So my question is when exactly does the kernel trigger a write-ready for a socket?
tl;dr; As long as your socket has enough buffer space writes succeed and epoll_wait will return events to say so in the default level-triggered mode. If the socket runs out of space blocking writers will sleep. The kernel will wake processes (or deliver epoll events to say the socket is writable) when data is acknowledged freeing up space but only if the socket had run out of space. Just as before if nothing changes as long as the socket is writable the level-triggered events will pour in, even if no new notifications come from TCP.
The function that performs the actual notification is sk_write_space.
This is a member of struct sock and for TCP the relevant implementation is sk_stream_write_space in stream.c.
...
if (skwq_has_sleeper(wq))
wake_up_interruptible_poll(&wq->wait, EPOLLOUT |
EPOLLWRNORM | EPOLLWRBAND);
if (wq && wq->fasync_list && !(sk->sk_shutdown & SEND_SHUTDOWN))
sock_wake_async(wq, SOCK_WAKE_SPACE, POLL_OUT);
...
This function wakes up any callers that might be waiting for memory.
(Compare this with sock_def_write_space.
But when is sk_write_space called? There are a few call sites but the most prominent is tcp_new_space which is called by tcp_check_space, which is called by tcp_data_snd_check which is called from a bunch of places on the receive path. The function has a descriptive comment:
When incoming ACK allowed to free some skb from write_queue,
we remember this event in flag SOCK_QUEUE_SHRUNK and wake up socket
on the exit from tcp input handler.
tcp_check_space is interesting:
if (sock_flag(sk, SOCK_QUEUE_SHRUNK)) {
sock_reset_flag(sk, SOCK_QUEUE_SHRUNK);
/* pairs with tcp_poll() */
smp_mb();
if (sk->sk_socket &&
test_bit(SOCK_NOSPACE, &sk->sk_socket->flags)) {
tcp_new_space(sk);
...
}
Some relevant bits here:
SOCK_QUEUE_SHRUNK is defined as "write queue has been shrunk recently" and is set set on the transmit path. tcp_check_space checks and clears it.
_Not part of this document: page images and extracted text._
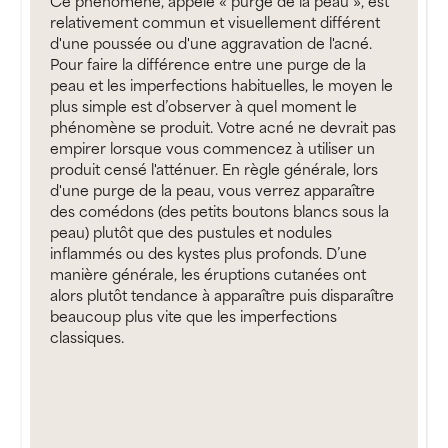
Ce phénomène, appelé « purge de la peau », est
relativement commun et visuellement différent
d'une poussée ou d'une aggravation de l'acné.
Pour faire la différence entre une purge de la
peau et les imperfections habituelles, le moyen le
plus simple est d’observer à quel moment le
phénomène se produit. Votre acné ne devrait pas
empirer lorsque vous commencez à utiliser un
produit censé l'atténuer. En règle générale, lors
d'une purge de la peau, vous verrez apparaître
des comédons (des petits boutons blancs sous la
peau) plutôt que des pustules et nodules
inflammés ou des kystes plus profonds. D’une
manière générale, les éruptions cutanées ont
alors plutôt tendance à apparaître puis disparaître
beaucoup plus vite que les imperfections
classiques.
SOCK_NOSPACE is set on the transmit path when we run out of buffer space.
The conclusion from all this is that tcp_check_space avoids sending events unless the socket was out of space.
What about tcp_data_snd_check? During the steady state the most relevant calls are in tcp_rcv_established:
The fast-path:
https://github.com/torvalds/linux/blob/master/net/ipv4/tcp_input.c#L5575
The almost-fast path:
https://github.com/torvalds/linux/blob/master/net/ipv4/tcp_input.c#L5618
The slow-path:
https://github.com/torvalds/linux/blob/master/net/ipv4/tcp_input.c#L5658
All of these signal data was successfully ACKd.
There are other callers of sk_write_space in TCP. do_tcp_sendpages and tcp_sendmsg_locked call it on error paths to make sure callers are woken up. do_tcp_setsockopt calls it when setting TCP_NOTSENT_LOWAT.